A new report based on the trove of NSA documents leaked to journalists last year by Edward Snowden says the agency's UK counterpart, the GCHQ, spied on German Internet firms, and it provides more information on the NSA's efforts to monitor German Chancellor Angela Merkel.
The report, published in German magazine Der Spiegel, quotes one of the documents as saying that Britain's Government Communications Headquarters sought "development of in-depth knowledge of key satellite IP service providers in Germany," with an eye toward, as the publication puts it, "developing wider knowledge of Internet traffic flowing through Germany."
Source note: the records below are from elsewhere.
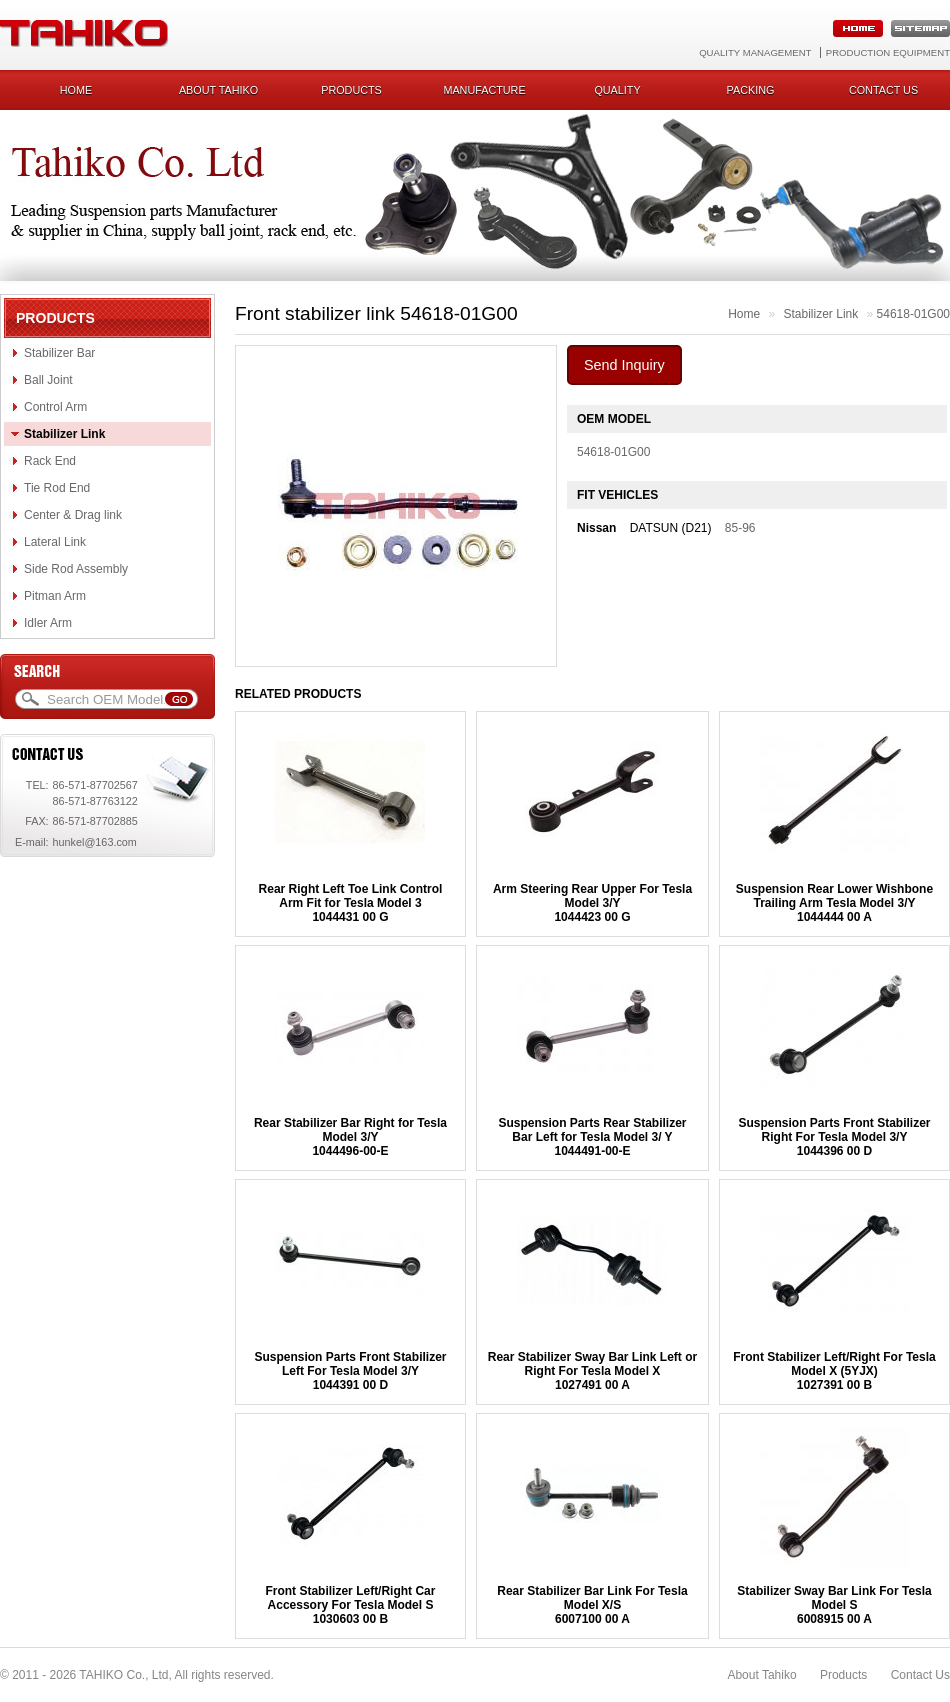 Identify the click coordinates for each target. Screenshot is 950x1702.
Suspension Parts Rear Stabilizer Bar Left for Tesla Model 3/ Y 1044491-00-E (592, 1137)
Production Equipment (888, 52)
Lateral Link (55, 542)
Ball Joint (48, 380)
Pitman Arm (55, 596)
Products (351, 90)
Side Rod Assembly (76, 569)
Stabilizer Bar (59, 353)
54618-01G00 (913, 314)
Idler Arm (48, 623)
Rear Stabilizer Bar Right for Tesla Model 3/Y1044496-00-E (350, 1137)
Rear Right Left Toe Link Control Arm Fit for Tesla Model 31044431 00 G (351, 903)
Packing (751, 90)
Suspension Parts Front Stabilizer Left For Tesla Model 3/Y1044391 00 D (350, 1371)
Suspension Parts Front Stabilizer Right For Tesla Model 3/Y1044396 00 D (834, 1137)
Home (76, 90)
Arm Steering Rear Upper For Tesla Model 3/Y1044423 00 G (592, 903)
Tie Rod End (57, 488)
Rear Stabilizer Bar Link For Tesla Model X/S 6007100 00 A (592, 1605)
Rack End (50, 461)
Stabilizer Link (64, 434)
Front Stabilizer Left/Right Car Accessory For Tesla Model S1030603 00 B (350, 1605)
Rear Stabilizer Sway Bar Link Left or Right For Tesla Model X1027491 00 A (592, 1371)
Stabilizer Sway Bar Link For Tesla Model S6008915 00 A (834, 1605)
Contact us (883, 90)
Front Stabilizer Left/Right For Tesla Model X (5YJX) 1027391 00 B (834, 1371)
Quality (617, 90)
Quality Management (755, 52)
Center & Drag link (73, 515)
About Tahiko (218, 90)
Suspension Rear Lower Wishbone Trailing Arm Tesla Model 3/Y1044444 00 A (834, 903)
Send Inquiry (624, 365)
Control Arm (55, 407)
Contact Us (920, 1675)
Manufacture (484, 90) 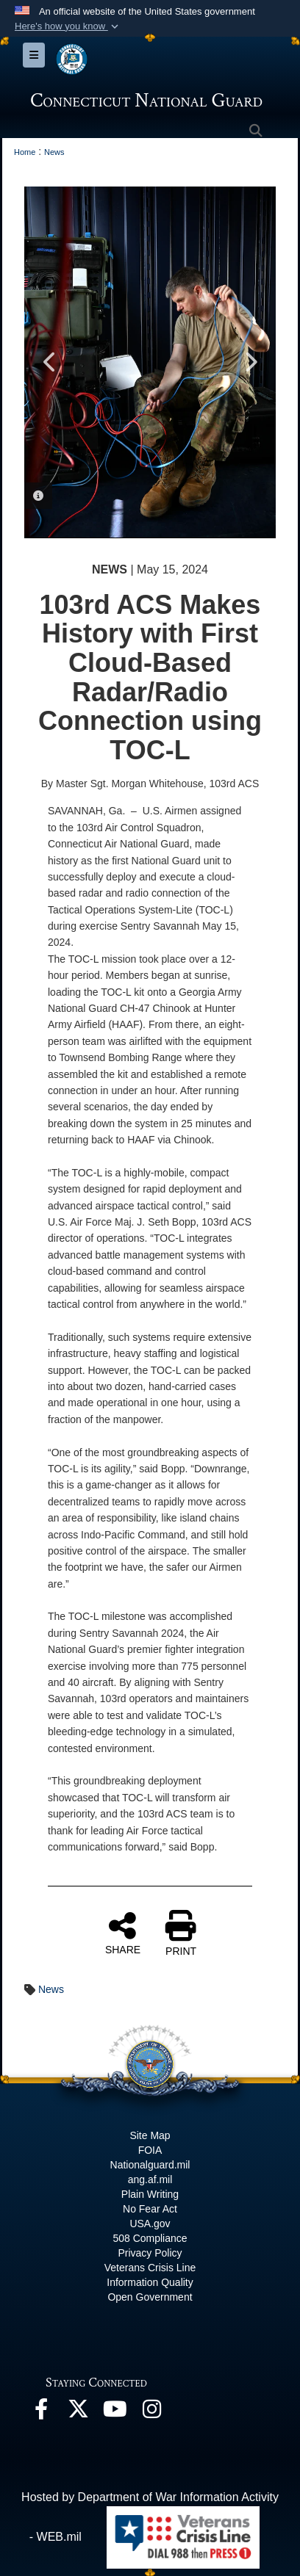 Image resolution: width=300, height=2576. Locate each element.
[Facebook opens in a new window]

Those companies included Stellar, which uses ground stations and leased satellite capacity to provide Net and phone service to remote locations such as refugee camps, oil-drilling platforms, and foreign offices of corporations and international organizations.
The GCHQ was not only interested in surveilling Net traffic, it also wanted to, Der Spiegel reports, "identify important customers of the German teleport providers, their technology suppliers as well as future technical trends in their business sector," and the intelligence outfit also targeted company employees, especially engineers, for monitoring.
The report also discusses the NSA's "automated machine-driven administration of collected information about high-value targets" and cites one of the Snowden documents as saying that "Nymrod," an automated name-recognition system, generated approximately 300 citations for Merkel.
The documents apparently also include a year-old report by the NSA's Special Sources Operations division -- tasked with securing access to fiber optic cables and other Net backbone structures -- that shows that on March 7, 2013, the US Foreign Intelligence Surveillance Court authorized the NSA to monitor "Germany."
The Spiegel report again raises the question of whether the NSA and its partner agencies use their powers to conduct economic espionage (something these agencies deny). It's also potentially another smudge on the overseas reputation (and bottom line) of US companies, which some people worry are beholden to the NSA. And it contributes to pressure on US President Barack Obama to follow through on promises he made during his January 17 NSA reform speech.
In that speech, Obama said that "unless there is a compelling national security purpose -- [the US] will not monitor the communications of heads of state and government of our close friends and allies." He also said a then-newly issued presidential directive makes it clear that NSA programs should not be used for "indiscriminately reviewing the e-mails or phone calls of ordinary people," to "suppress criticism or dissent," or to "provide a competitive advantage to US companies, or US commercial sectors."
After a none-too-subtle game of semantics by the White House last October, regarding potential surveillance of Merkel, anonymous US officials told The Wall Street Journal that the US had, indeed, spied on the German leader but that the program had been stopped.
During a congressional hearing later that month, Director of National Intelligence James Clapper was asked about spying on the heads of foreign governments. He called such monitoring of "leadership intentions" a "hardy perennial" of the intelligence trade and said it was one of the first things he learned in intelligence school back in 1963. He also answered "absolutely" when asked if US allies had spied on the states.